**Work instruction:** Your copy should repeat each record below exactly and contain no images.

**Screenshot grounding data:**

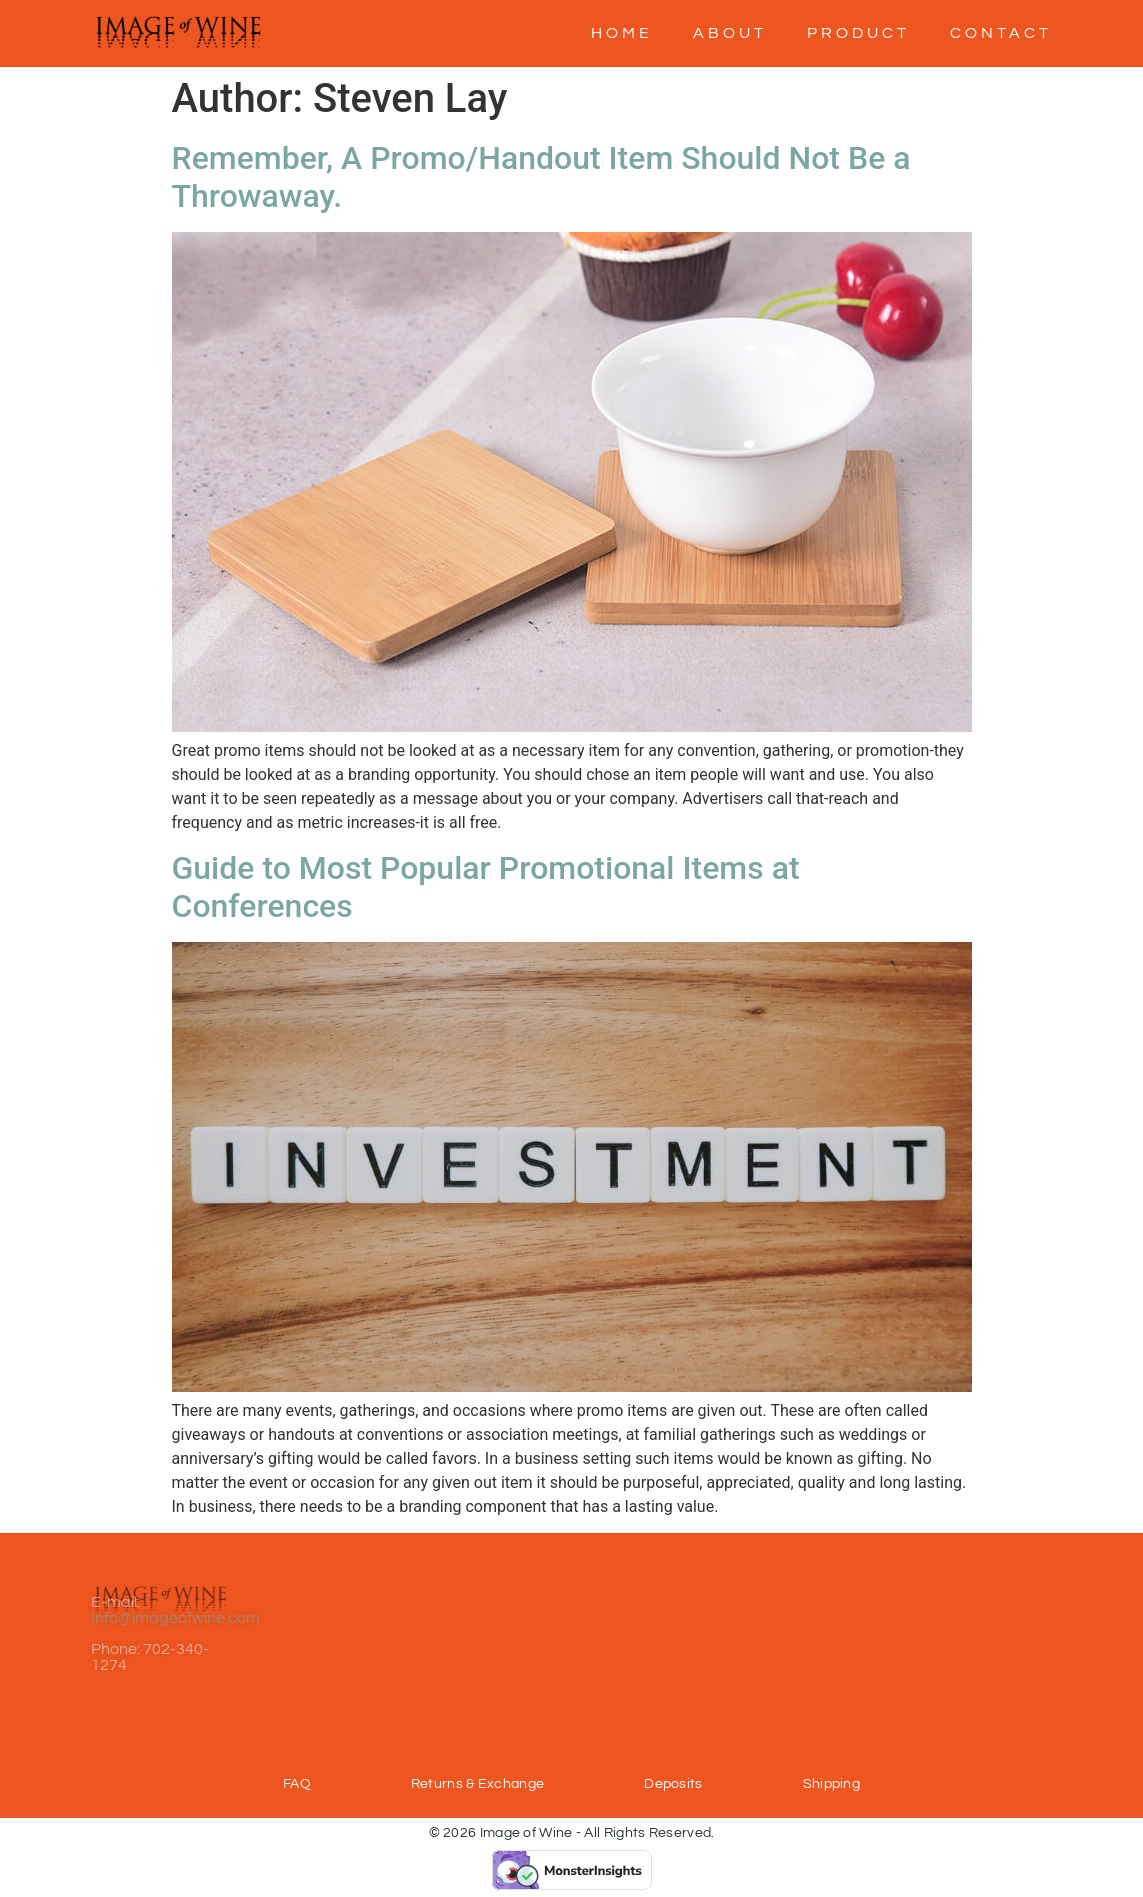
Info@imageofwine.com (175, 1590)
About (730, 33)
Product (858, 33)
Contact (1001, 33)
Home (622, 33)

**Answer space:**
Info@imageofwine.com (175, 1590)
About (730, 33)
Product (858, 33)
Contact (1001, 33)
Home (622, 33)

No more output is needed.